This year’s theme is 'Open All Hours.'

“Beyoncé has the same 24 hours in a day that we do”

- Molly Mae Hague, The Diary of a CEO Podcast

“There are now very few significant interludes of human existence … that have not been penetrated and taken over as work time, consumption time, or marketing time.” 

Jonathan Crary, 24/7: Late Capitalism and the Ends of Sleep

The idea of a 24/7 culture of waking, work, and productivity has been a reality for some time, but in our digital age, it has seeped even into the bedroom, with our devices constantly linked to the world outside. Estimations suggest adults sleep on average 1-2 hours less per night today than in the 1960s.

Alongside this, more and more of us are choosing to live in huge cities, close to round-the-clock entertainment, opportunity, accessibility and convenience. By 2050, it’s predicted that more than two thirds of the world’s population will live in urban areas, leaving behind quieter, more isolated, and often more poorly-resourced areas.

And yet without this quiet, and with decreasing access to nature, we grow ever more disconnected from the turning of the planet that sustains us, to the rhythm of night and day, waking and rest, that is so deeply wired into what we are.

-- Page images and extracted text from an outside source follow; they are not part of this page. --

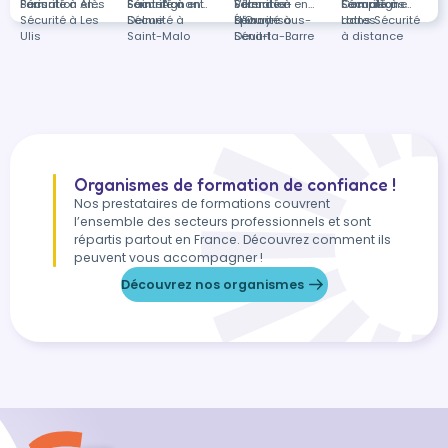
Paris
Sécurité à Alès
Formation en
Saint-Agnant
Sécurité à
Formation en
Villenave-
Sécurité à
Formation en
Compiègne
Sécurité à
Formations
Sécurité à Les
Delme
Sécurité à
d'Ornon
Épinay-sous-
Sécurité à
Lattes
dans Sécurité
Ulis
Saint-Malo
Sénart
Deuil-la-Barre
à distance
Organismes de formation de confiance !
Nos prestataires de formations couvrent
l’ensemble des secteurs professionnels et sont
répartis partout en France. Découvrez comment ils
peuvent vous accompagner !
Découvrez nos organismes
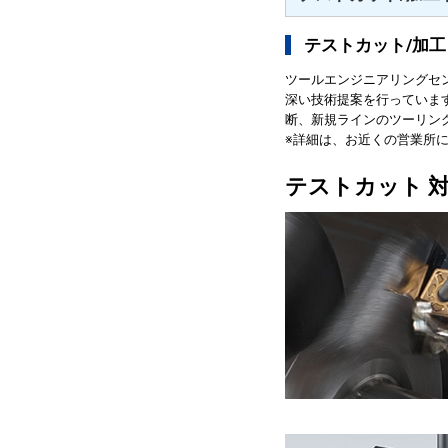
テストカット/加工
ツールエンジニアリングセ
深い技術提案を行っていま
断、新規ラインのツーリン
※詳細は、お近くの営業所
テストカット 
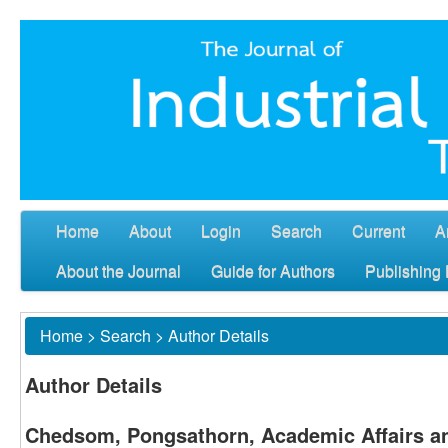
Home
About
Login
Search
Current
A
About the Journal
Guide for Authors
Publishing 
Home
>
Search
>
Author Details
Author Details
Chedsom, Pongsathorn, Academic Affairs an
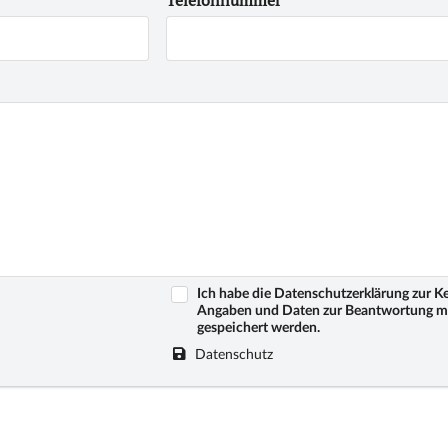
Telefonnummer
Ich habe die Datenschutzerklärung zur 
Angaben und Daten zur Beantwortung me
gespeichert werden.
Datenschutz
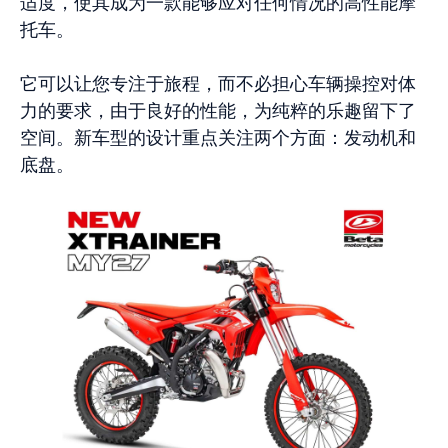
适度，使其成为一款能够应对任何情况的高性能摩
托车。
它可以让您专注于旅程，而不必担心车辆操控对体
力的要求，由于良好的性能，为纯粹的乐趣留下了
空间。新车型的设计重点关注两个方面：发动机和
底盘。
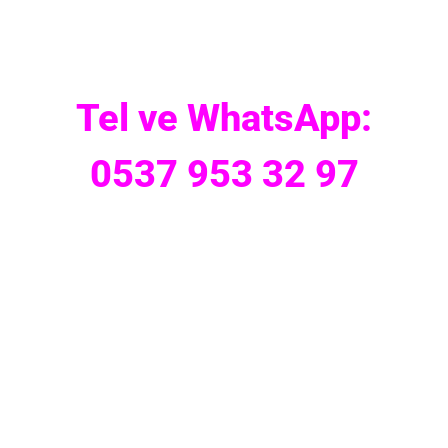
Tel ve WhatsApp:
0537 953 32 97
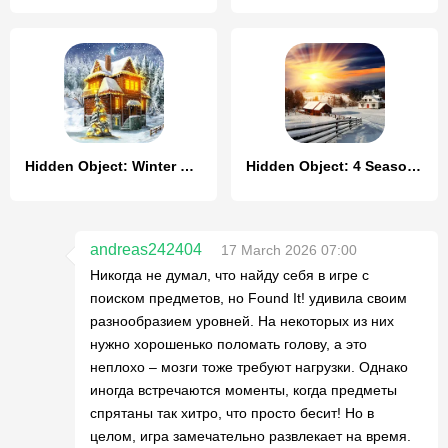
Hidden Object: Winter Wonder
Hidden Object: 4 Seasons
andreas242404
17 March 2026 07:00
Никогда не думал, что найду себя в игре с
поиском предметов, но Found It! удивила своим
разнообразием уровней. На некоторых из них
нужно хорошенько поломать голову, а это
неплохо – мозги тоже требуют нагрузки. Однако
иногда встречаются моменты, когда предметы
спрятаны так хитро, что просто бесит! Но в
целом, игра замечательно развлекает на время.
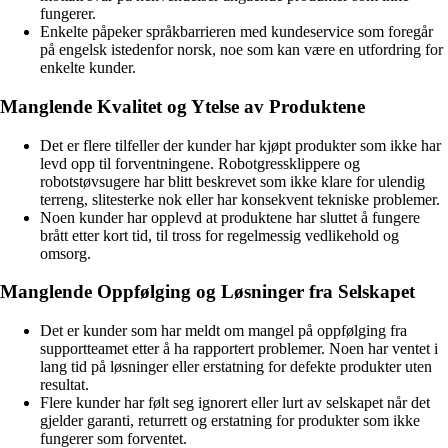
fungerer.
Enkelte påpeker språkbarrieren med kundeservice som foregår
på engelsk istedenfor norsk, noe som kan være en utfordring for
enkelte kunder.
Manglende Kvalitet og Ytelse av Produktene
Det er flere tilfeller der kunder har kjøpt produkter som ikke har
levd opp til forventningene. Robotgressklippere og
robotstøvsugere har blitt beskrevet som ikke klare for ulendig
terreng, slitesterke nok eller har konsekvent tekniske problemer.
Noen kunder har opplevd at produktene har sluttet å fungere
brått etter kort tid, til tross for regelmessig vedlikehold og
omsorg.
Manglende Oppfølging og Løsninger fra Selskapet
Det er kunder som har meldt om mangel på oppfølging fra
supportteamet etter å ha rapportert problemer. Noen har ventet i
lang tid på løsninger eller erstatning for defekte produkter uten
resultat.
Flere kunder har følt seg ignorert eller lurt av selskapet når det
gjelder garanti, returrett og erstatning for produkter som ikke
fungerer som forventet.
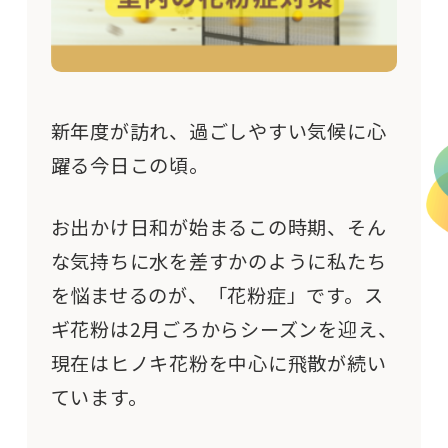
新年度が訪れ、過ごしやすい気候に心
躍る今日この頃。
お出かけ日和が始まるこの時期、そん
な気持ちに水を差すかのように私たち
を悩ませるのが、「花粉症」です。ス
ギ花粉は2月ごろからシーズンを迎え、
現在はヒノキ花粉を中心に飛散が続い
ています。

What is the cost of this to us? To be thought of as ‘successful’ today often means ‘productive,’ or in other words, the more you make and the faster you do so, the better you are - and this often translates into being better off. For disabled people in particular, the idea of productivity has been closely linked to those of ‘value’ or ‘worth.’ In our accelerating culture, where does this leave anyone who needs or wants more time to think, act, function, or simply exist?